**ACTION ITEM**
Could you copy word for word only the lines between the one containing "và hạt nhân" and the end of the listing below, both included, and leave out the pictures?

**EXERCISE MATERIAL**
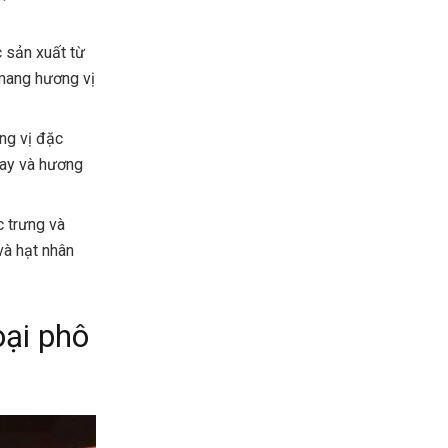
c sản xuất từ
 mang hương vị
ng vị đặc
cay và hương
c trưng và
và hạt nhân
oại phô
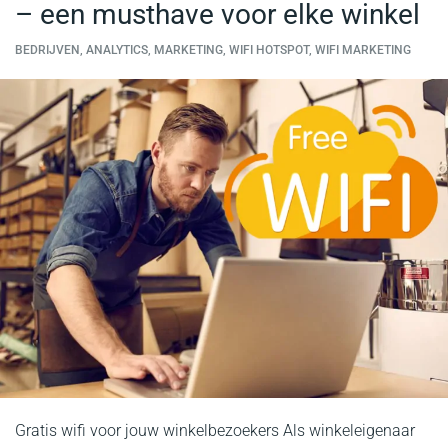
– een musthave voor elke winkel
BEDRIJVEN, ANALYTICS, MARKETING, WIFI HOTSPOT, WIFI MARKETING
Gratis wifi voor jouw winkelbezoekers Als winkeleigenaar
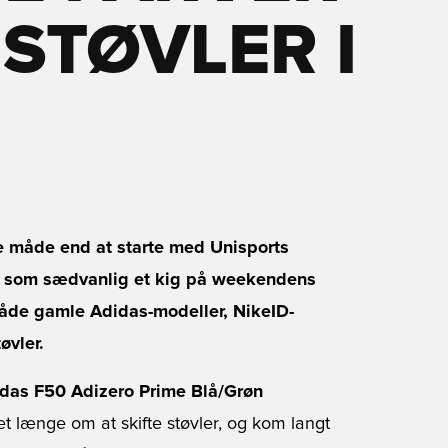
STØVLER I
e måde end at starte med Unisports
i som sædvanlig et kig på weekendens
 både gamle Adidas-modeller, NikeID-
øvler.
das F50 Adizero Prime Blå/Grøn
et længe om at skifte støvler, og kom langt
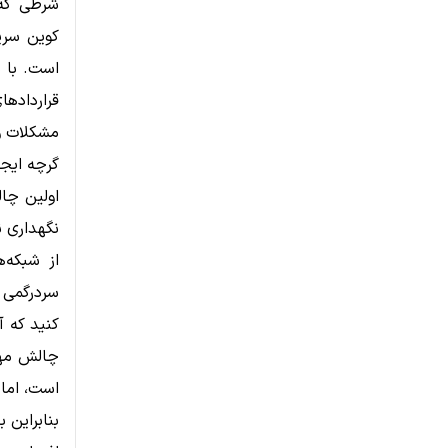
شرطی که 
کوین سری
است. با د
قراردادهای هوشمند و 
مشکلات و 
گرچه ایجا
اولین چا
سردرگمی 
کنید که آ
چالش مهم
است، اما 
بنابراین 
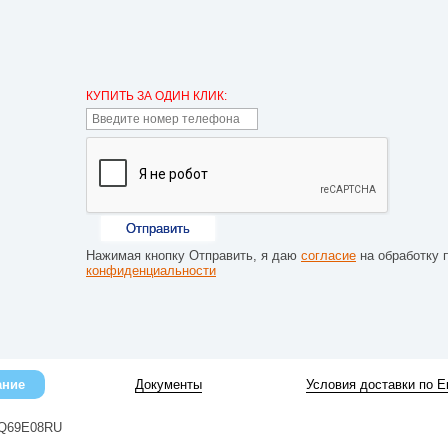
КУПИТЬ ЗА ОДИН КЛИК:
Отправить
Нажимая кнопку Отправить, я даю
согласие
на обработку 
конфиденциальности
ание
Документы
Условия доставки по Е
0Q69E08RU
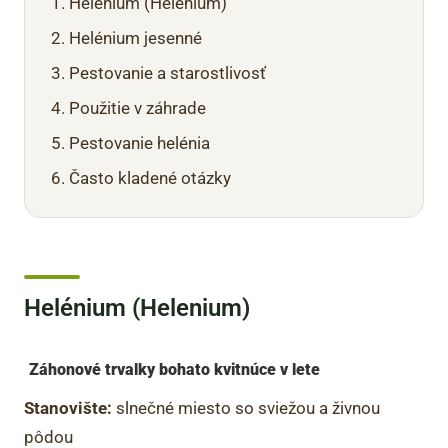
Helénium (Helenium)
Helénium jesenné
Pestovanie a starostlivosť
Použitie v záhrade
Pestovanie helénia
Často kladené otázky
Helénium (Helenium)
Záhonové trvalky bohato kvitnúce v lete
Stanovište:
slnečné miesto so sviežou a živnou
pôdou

**SOLUTION FOR THIS PROBLEM**
và hạt nhân
oại phô
– een musthave voor elke winkel
BEDRIJVEN, ANALYTICS, MARKETING, WIFI HOTSPOT, WIFI MARKETING
Gratis wifi voor jouw winkelbezoekers Als winkeleigenaar
STØVLER I
e måde end at starte med Unisports
i som sædvanlig et kig på weekendens
 både gamle Adidas-modeller, NikeID-
øvler.
das F50 Adizero Prime Blå/Grøn
et længe om at skifte støvler, og kom langt
شرطی که 
کوین سری
است. با د
قراردادهای هوشمند و 
مشکلات و 
گرچه ایجا
اولین چا
سردرگمی 
کنید که آ
چالش مهم
است، اما 
بنابراین 
КУПИТЬ ЗА ОДИН КЛИК:
Отправить
Нажимая кнопку Отправить, я даю
согласие
на обработку 
конфиденциальности
ание
Документы
Условия доставки по Е
0Q69E08RU
Helénium (Helenium)
Helénium jesenné
Pestovanie a starostlivosť
Použitie v záhrade
Pestovanie helénia
Často kladené otázky
Helénium (Helenium)
Záhonové trvalky bohato kvitnúce v lete
Stanovište:
slnečné miesto so sviežou a živnou
pôdou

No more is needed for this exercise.